OLAP Cube and ETL framework with AWS Managed Services
In this post, we'll go through how to create a cloud-based OLAP cube and ETL architecture that produces faster results at cheaper prices without losing performance by:
- Using the cloud to connect your on-premises database for relevant to the development, transformation and discovery.
- OLAP workloads may be run without the requirement for expensive third-party software licencing, specific infrastructure, or data migration.
- Machine learning is used to categorise and display data using AWS Glue Data Catalog, Amazon QuickSight, Amazon Athena, and Amazon SageMaker (ML).
AWS Managed Services data analytics pipeline
AWS Managed Services are used in the suggested architecture
in Figure 1. AWS Glue DataBrew is a no-code data transformation solution that
lets you create transformation tasks easily. AWS Glue crawlers extract metadata
from converted data and categorise it for Athena and QuickSight analytics and
visualisation. SageMaker will create, train, and deploy machine learning models.
This strategy will assist you in getting answers from your
collection to your consumers as quickly as possible without requiring you to
convert your data to AWS. Because no code is required, you can easily use data
transformation, cataloguing, analytics, and machine learning.
AWS Managed Services Benefits for Data Analytics
On-demand access to on-premises database
The online transaction processing (OLTP) database in your
company data centre is the starting point for the sample architecture in Figure
1. Figure 2 illustrates how to connect an OLTP database to DataBrew on AWS to
perform OLAP workloads using a Java database connectivity (JDBC) connection.
For typical data stores including MySQL, Microsoft SQL
Server, Oracle, and DataBrew supports JDBC data sources, PostgreSQL.

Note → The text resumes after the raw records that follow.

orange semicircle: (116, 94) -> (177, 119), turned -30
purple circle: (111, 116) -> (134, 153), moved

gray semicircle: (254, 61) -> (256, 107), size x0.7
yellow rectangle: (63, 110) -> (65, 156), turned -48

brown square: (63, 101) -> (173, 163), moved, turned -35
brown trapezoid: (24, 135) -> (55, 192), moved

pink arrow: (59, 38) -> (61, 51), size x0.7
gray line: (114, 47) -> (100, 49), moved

Data discovery is done automatically.
DataBrew summarises your data for discovery in Figures 3
through 6. You may profile your data to see if there are any trends or
abnormalities. You may also use over 250 built-in transforms to perform transformations
called "jobs" in DataBrew without writing any code.

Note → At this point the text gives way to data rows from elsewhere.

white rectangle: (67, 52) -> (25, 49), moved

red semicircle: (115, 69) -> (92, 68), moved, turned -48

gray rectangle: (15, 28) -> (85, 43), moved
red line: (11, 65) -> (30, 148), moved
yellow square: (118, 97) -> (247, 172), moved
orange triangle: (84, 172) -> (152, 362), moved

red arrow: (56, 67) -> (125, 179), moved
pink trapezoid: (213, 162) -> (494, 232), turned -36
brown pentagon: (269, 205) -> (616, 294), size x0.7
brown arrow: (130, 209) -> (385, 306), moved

Transformation of data and categorising without the use of codes
You may build jobs based on the transformation stages
illustrated in Figure 6 to conduct OLAP-type transactions. DataBrew recipe refer
to all of these procedures taken together. These recipe results can be saved to
an Amazon Simple Storage Services (Amazon S3) bucket by running them as a
job.
Scheduled DataBrew tasks work in a similar way as OLAP's
scheduled ETL pipelines. DataBrew may conduct a task on a recurrent basis based
on data refresh and business requirements (for example, every 11 hours). This
can be scheduled at a certain time of day or according to a valid
CRONs phrase. This makes it easier to automate your transformation
processes.
The OLAP catalogue is a collection of data that stands
between the OLAP data and the programs that use it. You may use AWS Glue
crawlers to automatically categorise your data and establish its format,
schema, and related characteristics to generate a Data Catalog. Figure 7
depicts the results of a crawler's findings published to Data Catalog as
metadata to assist data consumers in finding the information they require.

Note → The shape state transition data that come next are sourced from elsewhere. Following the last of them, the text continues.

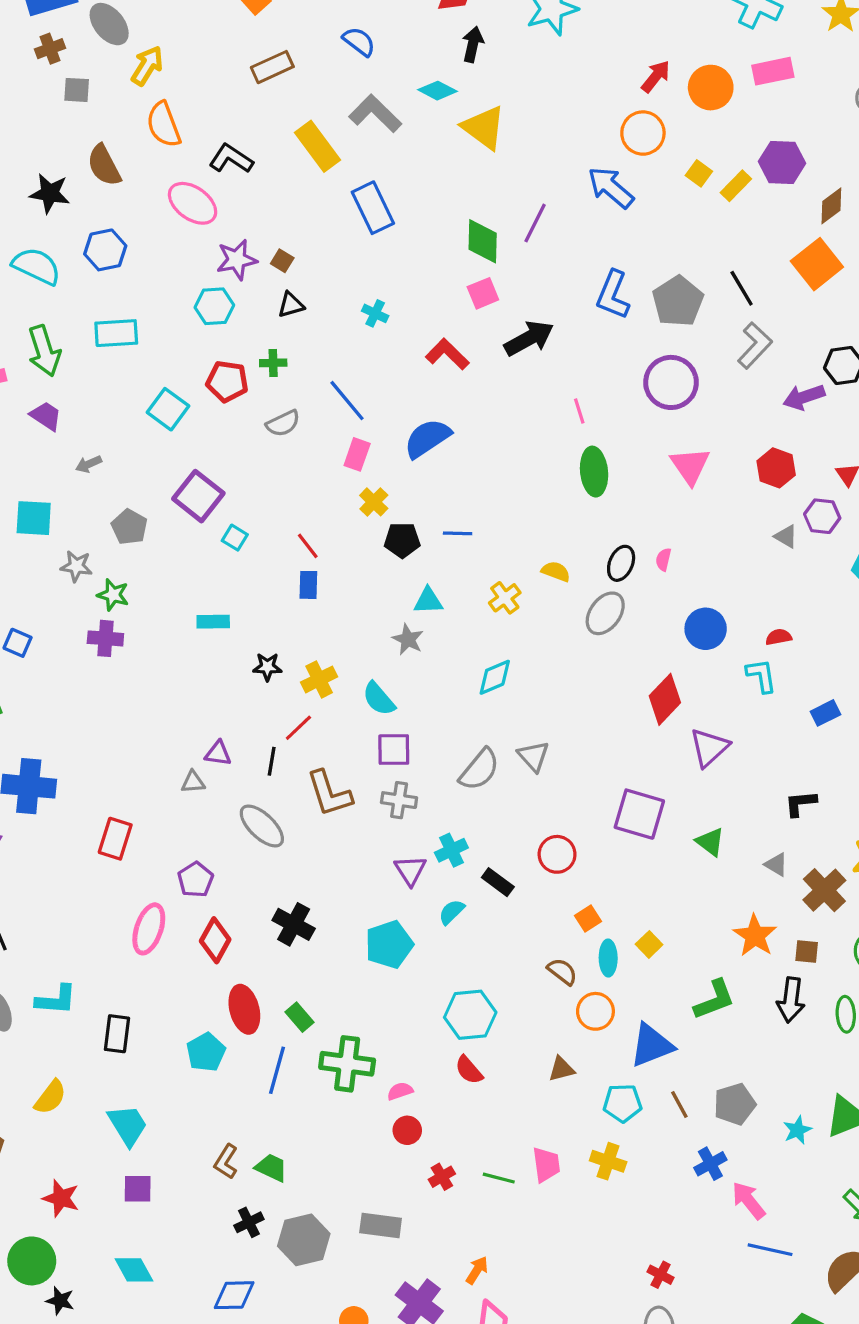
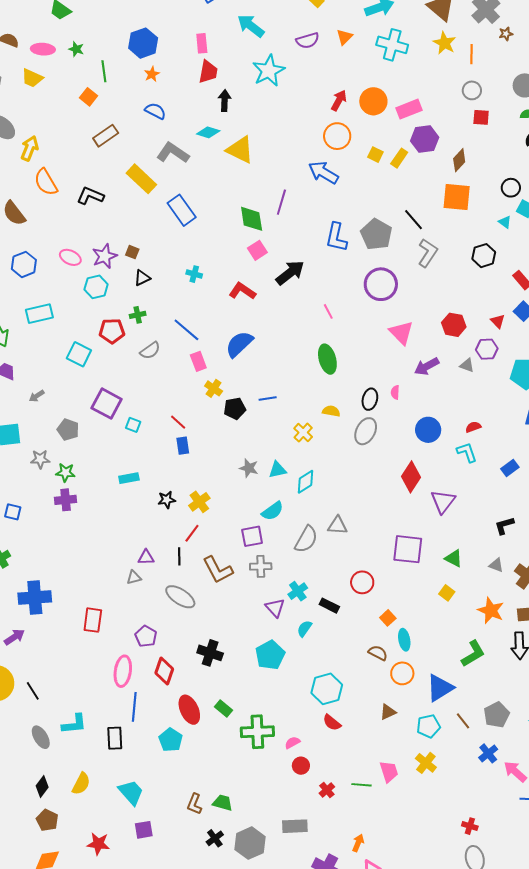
pink rectangle: (773, 71) -> (409, 109), moved
pink ellipse: (193, 203) -> (70, 257), moved, size x0.7
orange square: (817, 264) -> (457, 197), turned -36
purple arrow: (804, 397) -> (427, 366), moved
pink rectangle: (357, 454) -> (198, 361), turned -30
green ellipse: (594, 472) -> (327, 359), moved
cyan triangle: (428, 601) -> (277, 470), moved
cyan semicircle: (379, 699) -> (273, 511), moved, turned -75
gray triangle: (533, 756) -> (337, 525), turned -35
yellow square: (649, 944) -> (447, 593), moved
blue line: (277, 1070) -> (134, 707), moved
yellow cross: (608, 1161) -> (426, 763), turned 30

Data management without the use of software from third party
By using Athena to refer to the metadata definitions in the
Data Catalog as references to the real data in Amazon S3, you may conduct
analytics on your data. Without having to transfer data around, Athena is
ideally suited for executing one-time queries using conventional SQL to query
the converted data immediately in Amazon S3. Because Athena is serverless, you
don't have to worry about maintaining infrastructure, and you just pay for the
queries you execute.
Separate visualisation and management intelligence (MI)
technologies are frequently used to enhance OLAP workloads. These programmes
frequently have their own licencing, server administration, and security
requirements.
A scalable, QuickSight, virtualization,
embeddable, ML-powered of ML BI solution, may be used to view curated
data. As demonstrated in Figure 8, QuickSight makes it simple to design and
publish immersive BI dashboards that feature ML-powered insights. These
dashboards may be shared with several other users and integrated into your own
software.
Conclusion
In this article, we'll teach you how to use a JDBC
connection to connect your on-premises database to DataBrew for data profiling,
discovery, and transformation. We looked at how DataBrew recipes and processes
may be used to execute OLAP workloads without the need for expensive
third-party software licencing, specialised infrastructure, or data migration.
Without needing to maintain any servers, we looked at AWS capabilities in data
cataloguing, visualisation, and Data Catalog through machine
learning, Athena, QuickSight, and SageMaker.
Author: BIKKI SHAW
0 Comments
If you have any doubt, Please let me know.